======== Records ========
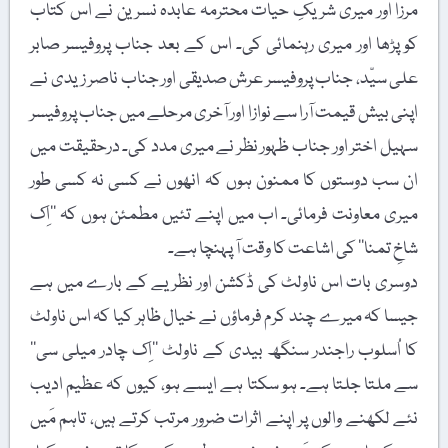
مرزا اور میری شریکِ حیات محترمہ عابدہ نسرین نے اس کتاب
کو پڑھا اور میری رہنمائی کی۔ اس کے بعد جناب پروفیسر صابر
علی سیّد، جناب پروفیسر عرش صدیقی اور جناب ناصر زیدی نے
اپنی بیش قیمت آرا سے نوازا اور آخری مرحلے میں جناب پروفیسر
سہیل اختر اور جناب ظہور نظر نے میری مدد کی۔ درحقیقت میں
ان سب دوستوں کا ممنون ہوں کہ انھوں نے کسی نہ کسی طور
میری معاونت فرمائی۔ اب میں اپنے تئیں مطمئن ہوں کہ ’’اِک
شاخِ تمنا‘‘ کی اشاعت کا وقت آ پہنچا ہے۔
دوسری بات اس ناولٹ کی ڈکشن اور نظریے کے بارے میں ہے
جیسا کہ میرے چند کرم فرماؤں نے خیال ظاہر کیا کہ اس ناولٹ
کا اُسلوب راجندر سنگھ بیدی کے ناولٹ ’’اِک چادر میلی سی‘‘
سے ملتا جلتا ہے۔ ہو سکتا ہے ایسے ہو، کیوں کہ عظیم ادیب
نئے لکھنے والوں پر اپنے اثرات ضرور مرتب کرتے ہیں، تاہم مَیں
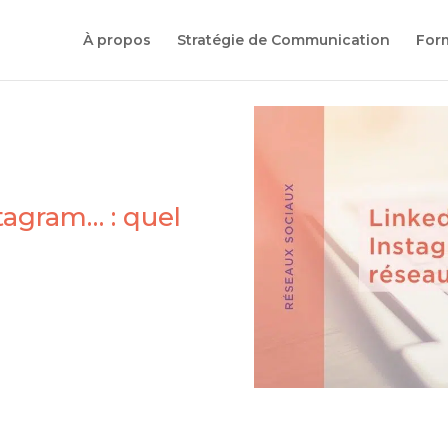
À propos
Stratégie de Communication
For
tagram… : quel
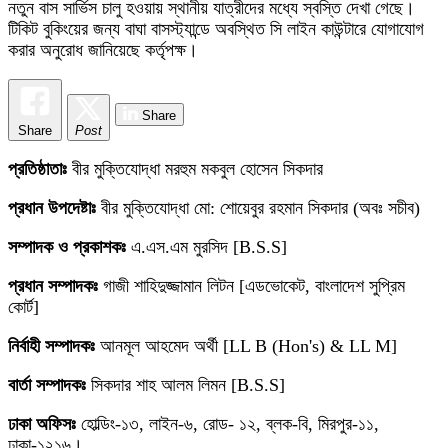
নতুন বাস সার্ভিস চালু হওয়ায় স্থানীয় যাত্রীদের মধ্যে স্বস্তি দেখা গেছে।
টিকিট বুকিংয়ের জন্য বাঘা বাসস্ট্যান্ডে অবস্থিত সি লাইন কাউন্টারে যোগাযোগ
করার অনুরোধ জানিয়েছে কর্তৃপক্ষ।
Share
Share
Post
প্রতিষ্ঠাতাঃ
বীর মুক্তিযোদ্ধা মরহুম মকবুল হোসেন সিকদার
প্রধান উপদেষ্টাঃ
বীর মুক্তিযোদ্ধা মো: শোয়েবুর রহমান সিকদার (অবঃ সচীব)
সম্পাদক ও প্রকাশকঃ
এ.এস.এম মুরসিদ [B.S.S]
প্রধান সম্পাদকঃ
গাজী শাহিদুজ্জামান লিটন [এডভোকেট, বাংলাদেশ সুপ্রিম
কোর্ট]
নির্বাহী সম্পাদকঃ
আনমূল আহমেদ অর্থী [LL B (Hon's) & LL M]
বার্তা সম্পাদকঃ
সিকদার শাহ আলম লিমন [B.S.S]
ঢাকা অফিসঃ
হোল্ডিং-১৩, লাইন-৬, রোড- ১২, ব্লক-বি, মিরপুর-১১,
ঢাকা-১২১৬।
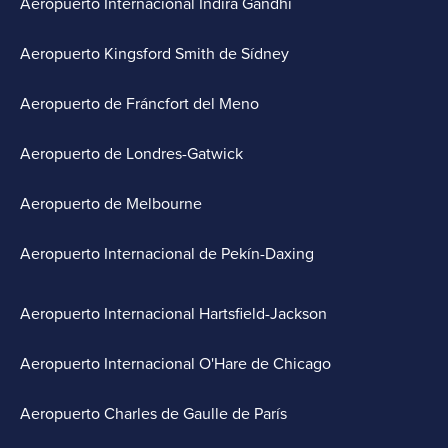
Aeropuerto Internacional Indira Gandhi
Aeropuerto Kingsford Smith de Sídney
Aeropuerto de Fráncfort del Meno
Aeropuerto de Londres-Gatwick
Aeropuerto de Melbourne
Aeropuerto Internacional de Pekín-Daxing
Aeropuerto Internacional Hartsfield-Jackson
Aeropuerto Internacional O'Hare de Chicago
Aeropuerto Charles de Gaulle de París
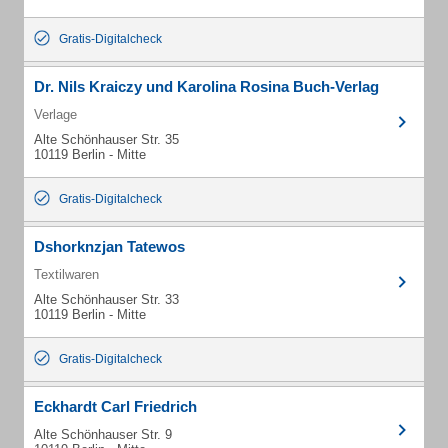
Gratis-Digitalcheck
Dr. Nils Kraiczy und Karolina Rosina Buch-Verlag
Verlage
Alte Schönhauser Str. 35
10119 Berlin - Mitte
Gratis-Digitalcheck
Dshorknzjan Tatewos
Textilwaren
Alte Schönhauser Str. 33
10119 Berlin - Mitte
Gratis-Digitalcheck
Eckhardt Carl Friedrich
Alte Schönhauser Str. 9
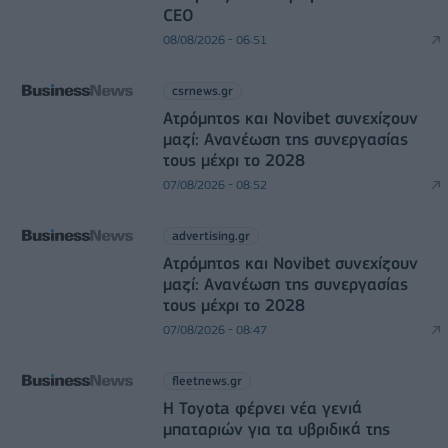
CEO
08/08/2026 - 06:51
csrnews.gr
Ατρόμητος και Novibet συνεχίζουν
μαζί: Ανανέωση της συνεργασίας
τους μέχρι το 2028
07/08/2026 - 08:52
advertising.gr
Ατρόμητος και Novibet συνεχίζουν
μαζί: Ανανέωση της συνεργασίας
τους μέχρι το 2028
07/08/2026 - 08:47
fleetnews.gr
Η Toyota φέρνει νέα γενιά
μπαταριών για τα υβριδικά της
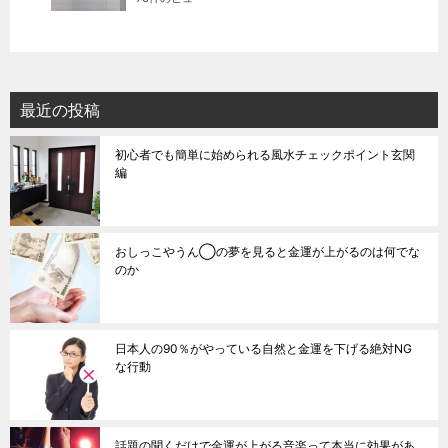
最近の投稿
初心者でも簡単に始められる風水チェックポイント玄関
編
おしっこやうん◯の夢を見ると金運が上がるのは何でな
のか
日本人の90％がやっている自然と金運を下げる絶対NG
な行動
話題の聞くだけで金運が上がる音楽って本当に効果があ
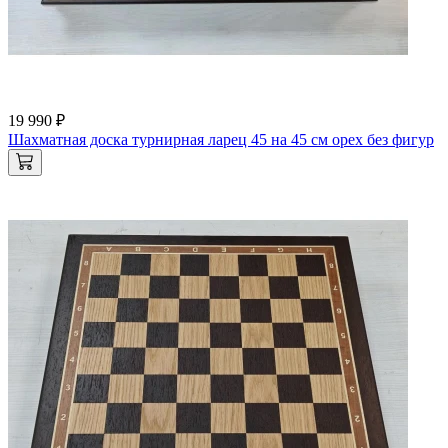
19 990 ₽
Шахматная доска турнирная ларец 45 на 45 см орех без фигур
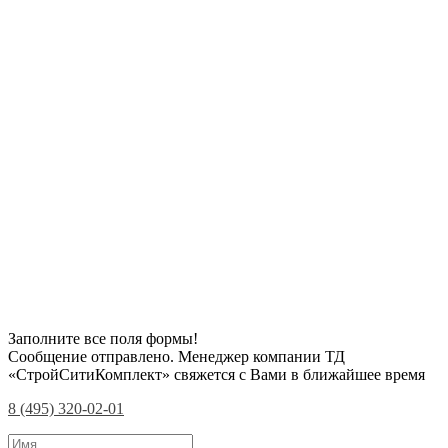
Заполните все поля формы!
Сообщение отправлено. Менеджер компании ТД
«СтройСитиКомплект» свяжется с Вами в ближайшее время
8 (495) 320-02-01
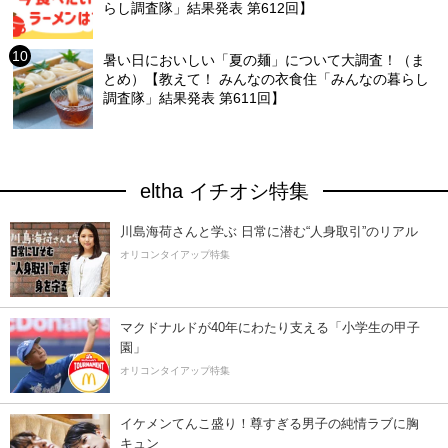
らし調査隊」結果発表 第612回】
暑い日においしい「夏の麺」について大調査！（ま
とめ）【教えて！ みんなの衣食住「みんなの暮らし
調査隊」結果発表 第611回】
eltha イチオシ特集
川島海荷さんと学ぶ 日常に潜む“人身取引”のリアル
オリコンタイアップ特集
マクドナルドが40年にわたり支える「小学生の甲子
園」
オリコンタイアップ特集
イケメンてんこ盛り！尊すぎる男子の純情ラブに胸
キュン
========
Task
Repeat the data in full, exactly as it stands, but drop every picture.

Task solution
مرزا اور میری شریکِ حیات محترمہ عابدہ نسرین نے اس کتاب
کو پڑھا اور میری رہنمائی کی۔ اس کے بعد جناب پروفیسر صابر
علی سیّد، جناب پروفیسر عرش صدیقی اور جناب ناصر زیدی نے
اپنی بیش قیمت آرا سے نوازا اور آخری مرحلے میں جناب پروفیسر
سہیل اختر اور جناب ظہور نظر نے میری مدد کی۔ درحقیقت میں
ان سب دوستوں کا ممنون ہوں کہ انھوں نے کسی نہ کسی طور
میری معاونت فرمائی۔ اب میں اپنے تئیں مطمئن ہوں کہ ’’اِک
شاخِ تمنا‘‘ کی اشاعت کا وقت آ پہنچا ہے۔
دوسری بات اس ناولٹ کی ڈکشن اور نظریے کے بارے میں ہے
جیسا کہ میرے چند کرم فرماؤں نے خیال ظاہر کیا کہ اس ناولٹ
کا اُسلوب راجندر سنگھ بیدی کے ناولٹ ’’اِک چادر میلی سی‘‘
سے ملتا جلتا ہے۔ ہو سکتا ہے ایسے ہو، کیوں کہ عظیم ادیب
نئے لکھنے والوں پر اپنے اثرات ضرور مرتب کرتے ہیں، تاہم مَیں
À propos
Stratégie de Communication
For
tagram… : quel
নতুন বাস সার্ভিস চালু হওয়ায় স্থানীয় যাত্রীদের মধ্যে স্বস্তি দেখা গেছে।
টিকিট বুকিংয়ের জন্য বাঘা বাসস্ট্যান্ডে অবস্থিত সি লাইন কাউন্টারে যোগাযোগ
করার অনুরোধ জানিয়েছে কর্তৃপক্ষ।
Share
Share
Post
প্রতিষ্ঠাতাঃ
বীর মুক্তিযোদ্ধা মরহুম মকবুল হোসেন সিকদার
প্রধান উপদেষ্টাঃ
বীর মুক্তিযোদ্ধা মো: শোয়েবুর রহমান সিকদার (অবঃ সচীব)
সম্পাদক ও প্রকাশকঃ
এ.এস.এম মুরসিদ [B.S.S]
প্রধান সম্পাদকঃ
গাজী শাহিদুজ্জামান লিটন [এডভোকেট, বাংলাদেশ সুপ্রিম
কোর্ট]
নির্বাহী সম্পাদকঃ
আনমূল আহমেদ অর্থী [LL B (Hon's) & LL M]
বার্তা সম্পাদকঃ
সিকদার শাহ আলম লিমন [B.S.S]
ঢাকা অফিসঃ
হোল্ডিং-১৩, লাইন-৬, রোড- ১২, ব্লক-বি, মিরপুর-১১,
ঢাকা-১২১৬।
Aeropuerto Internacional Indira Gandhi
Aeropuerto Kingsford Smith de Sídney
Aeropuerto de Fráncfort del Meno
Aeropuerto de Londres-Gatwick
Aeropuerto de Melbourne
Aeropuerto Internacional de Pekín-Daxing
Aeropuerto Internacional Hartsfield-Jackson
Aeropuerto Internacional O'Hare de Chicago
Aeropuerto Charles de Gaulle de París
Gratis-Digitalcheck
Dr. Nils Kraiczy und Karolina Rosina Buch-Verlag
Verlage
Alte Schönhauser Str. 35
10119 Berlin - Mitte
Gratis-Digitalcheck
Dshorknzjan Tatewos
Textilwaren
Alte Schönhauser Str. 33
10119 Berlin - Mitte
Gratis-Digitalcheck
Eckhardt Carl Friedrich
Alte Schönhauser Str. 9
CEO
08/08/2026 - 06:51
csrnews.gr
Ατρόμητος και Novibet συνεχίζουν
μαζί: Ανανέωση της συνεργασίας
τους μέχρι το 2028
07/08/2026 - 08:52
advertising.gr
Ατρόμητος και Novibet συνεχίζουν
μαζί: Ανανέωση της συνεργασίας
τους μέχρι το 2028
07/08/2026 - 08:47
fleetnews.gr
Η Toyota φέρνει νέα γενιά
μπαταριών για τα υβριδικά της
最近の投稿
初心者でも簡単に始められる風水チェックポイント玄関
編
おしっこやうん◯の夢を見ると金運が上がるのは何でな
のか
日本人の90％がやっている自然と金運を下げる絶対NG
な行動
話題の聞くだけで金運が上がる音楽って本当に効果があ
19 990 ₽
Шахматная доска турнирная ларец 45 на 45 см орех без фигур
Заполните все поля формы!
Сообщение отправлено. Менеджер компании ТД
«СтройСитиКомплект» свяжется с Вами в ближайшее время
8 (495) 320-02-01
らし調査隊」結果発表 第612回】
暑い日においしい「夏の麺」について大調査！（ま
とめ）【教えて！ みんなの衣食住「みんなの暮らし
調査隊」結果発表 第611回】
eltha イチオシ特集
川島海荷さんと学ぶ 日常に潜む“人身取引”のリアル
オリコンタイアップ特集
マクドナルドが40年にわたり支える「小学生の甲子
園」
オリコンタイアップ特集
イケメンてんこ盛り！尊すぎる男子の純情ラブに胸
キュン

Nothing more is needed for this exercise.